Call quality

Manual reviews cover 1–2% of calls. What are you missing in the other 98%?

In most call centers, quality control looks the same: a coach or quality manager listens to a few random recordings per agent per month, fills in a scorecard and discusses the results in a feedback session. The problem isn’t the quality team’s competence — it’s arithmetic.

Where does the 1–2% come from?

Let’s count with a simple example. A team of 30 agents makes about 60 calls a day each — that’s 1,800 calls daily and roughly 36,000 a month. An experienced quality coach can reliably review and score a dozen or so calls a day: the call itself takes several minutes, then comes the scorecard and notes.

Even doing nothing else, they’ll evaluate 300–400 calls a month. That’s the famous 1–2% — assuming no training sessions, calibrations, meetings or holidays.

What a random sample can’t show

A 1–2% sample might suffice if errors were spread evenly. But the most dangerous events — skipped identity verification, misleading a customer about contract terms, a missing mandatory clause — are rare. If a critical error occurs in a fraction of a percent of calls, the chance it lands in a random sample is close to zero.

In practice this means the organization learns about serious errors not from monitoring, but from a customer complaint or a regulator’s letter — weeks after the fact.

Sample-based monitoring doesn’t answer the question “how is my team performing”. It answers “how did a few randomly picked calls go”.

Randomness hurts agents too

From the agent’s perspective, sample-based evaluation can be simply unfair. One weaker call drawn for review can weigh down a monthly score, while dozens of good ones go unnoticed. It’s hard to build a feedback culture on that — the result depends on the draw, not the work.

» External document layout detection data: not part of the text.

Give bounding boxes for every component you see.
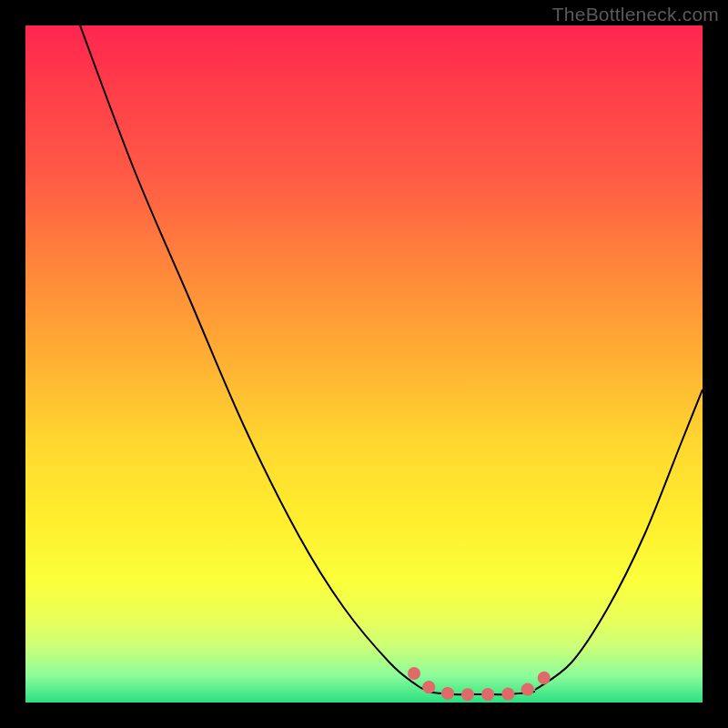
- plot-area: [25, 25, 703, 703]
- chart-frame: TheBottleneck.com: [0, 0, 728, 728]
- watermark-text: TheBottleneck.com: [552, 4, 719, 25]
- dotted-overlay: [414, 673, 549, 694]
- right-branch-curve: [535, 389, 703, 690]
- left-branch-curve: [80, 25, 426, 690]
- curve-layer: [25, 25, 703, 703]
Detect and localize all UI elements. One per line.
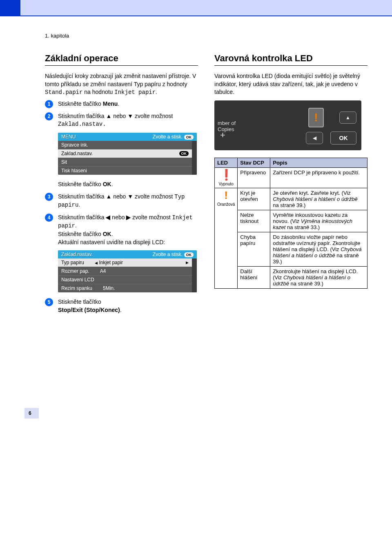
- heading-basic-ops: Základní operace: [45, 53, 198, 64]
- step-number-icon: 5: [45, 298, 53, 306]
- page-footer: 6: [0, 408, 392, 419]
- led-orange-icon: !: [217, 190, 235, 200]
- led-off-icon: ❗: [217, 169, 235, 180]
- left-column: Základní operace Následující kroky zobra…: [45, 53, 198, 318]
- intro-paragraph: Následující kroky zobrazují jak změnit n…: [45, 72, 198, 97]
- ok-button: OK: [330, 131, 356, 145]
- step-5: 5 Stiskněte tlačítko Stop/Exit (Stop/Kon…: [45, 298, 198, 314]
- lcd-title: MENU: [61, 134, 76, 140]
- table-header: Popis: [270, 158, 368, 167]
- step-number-icon: 2: [45, 112, 53, 120]
- lcd-row: Rezim spanku5Min.: [58, 284, 192, 292]
- heading-rule: [45, 65, 198, 66]
- right-column: Varovná kontrolka LED Varovná kontrolka …: [214, 53, 368, 318]
- up-button-icon: ▲: [339, 111, 356, 124]
- ok-pill-icon: OK: [184, 252, 194, 257]
- step-number-icon: 3: [45, 193, 53, 201]
- step-2: 2 Stisknutím tlačítka ▲ nebo ▼ zvolte mo…: [45, 112, 198, 129]
- table-header: Stav DCP: [238, 158, 270, 167]
- table-row: ❗ Vypnuto Připraveno Zařízení DCP je při…: [215, 167, 368, 188]
- page-number: 6: [24, 408, 39, 419]
- lcd-row: Nastaveni LCD: [58, 276, 192, 284]
- ok-pill-icon: OK: [179, 151, 189, 156]
- device-panel-illustration: mber ofCopies + ! ▲ ◀ OK: [214, 100, 361, 150]
- lcd-title: Zaklad.nastav.: [61, 252, 93, 257]
- lcd-scrollbar: [192, 258, 197, 292]
- left-button-icon: ◀: [306, 132, 323, 144]
- warning-led-icon: !: [308, 108, 324, 127]
- ok-pill-icon: OK: [184, 135, 194, 140]
- step-3: 3 Stisknutím tlačítka ▲ nebo ▼ zvolte mo…: [45, 193, 198, 209]
- lcd-row: Tisk hlaseni: [58, 167, 192, 175]
- step-number-icon: 4: [45, 214, 53, 222]
- step-4: 4 Stisknutím tlačítka ◀ nebo ▶ zvolte mo…: [45, 214, 198, 246]
- chapter-label: 1. kapitola: [45, 33, 368, 39]
- header-bar: [0, 0, 392, 16]
- lcd-row: Spravce ink.: [58, 141, 192, 149]
- lcd-row: Rozmer pap.A4: [58, 267, 192, 276]
- step-2-after: Stiskněte tlačítko OK.: [58, 180, 198, 189]
- lcd-screen-menu: MENU Zvolte a stisk. OK Spravce ink. Zak…: [58, 133, 197, 175]
- lcd-screen-settings: Zaklad.nastav. Zvolte a stisk. OK Typ pa…: [58, 250, 197, 292]
- led-intro: Varovná kontrolka LED (dioda emitující s…: [214, 72, 368, 96]
- lcd-row: Sit: [58, 158, 192, 167]
- lcd-row-selected: Typ papiru◀ Inkjet papir ▶: [58, 258, 192, 267]
- heading-warning-led: Varovná kontrolka LED: [214, 53, 368, 64]
- table-row: Nelze tisknout Vyměňte inkoustovou kazet…: [215, 210, 368, 232]
- step-1: 1 Stiskněte tlačítko Menu.: [45, 100, 198, 108]
- table-row: Další hlášení Zkontrolujte hlášení na di…: [215, 266, 368, 288]
- table-header: LED: [215, 158, 238, 167]
- led-status-table: LED Stav DCP Popis ❗ Vypnuto Připraveno …: [214, 158, 368, 289]
- plus-icon: +: [220, 130, 225, 140]
- lcd-row-selected: Zaklad.nastav.OK: [58, 149, 192, 158]
- table-row: ! Oranžová Kryt je otevřen Je otevřen kr…: [215, 188, 368, 210]
- table-row: Chyba papíru Do zásobníku vložte papír n…: [215, 232, 368, 266]
- heading-rule: [214, 65, 368, 66]
- step-number-icon: 1: [45, 100, 53, 108]
- lcd-scrollbar: [192, 141, 197, 175]
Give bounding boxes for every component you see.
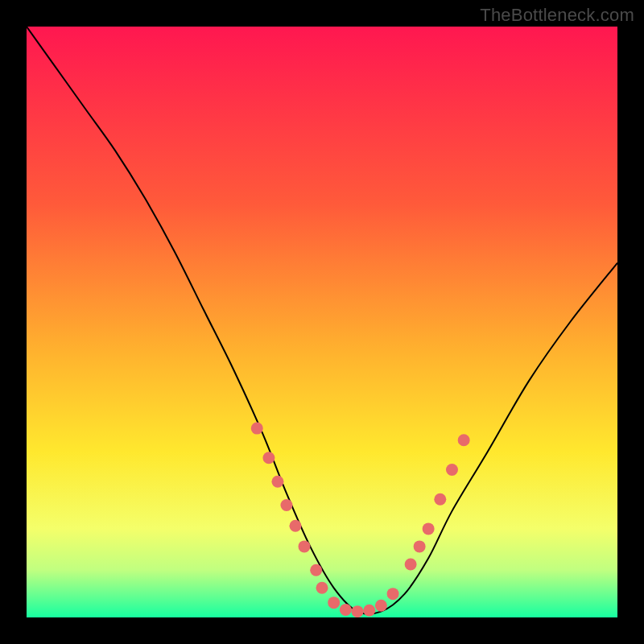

What analyzing 100% of calls changes

Automatic AI call analysis flips that logic. Every call is transcribed and scored against the same criteria — checklists, point scales and critical-error rules — within minutes of hanging up.

  • Critical errors surface the same day, with the specific call and a transcript quote you can bring to the feedback session.
  • Agent evaluation rests on complete data — a trend across hundreds of calls instead of an impression from three sampled recordings.
  • The quality team stops listening and starts managing quality: calibrating criteria, working with results, coaching where the data points.

The human role doesn’t end — it changes character. AI sifts through 100% of calls and shows where to look; the coach makes decisions, runs coaching and calibrates the scoring criteria.

Where to start?

The best first step is writing down your current scorecard and the rules you evaluate calls by today — they will become the criteria for AI. How to design them so automatic scoring is unambiguous is a topic for a separate guide, and if you read Polish, our post on designing scoring criteria covers it in detail.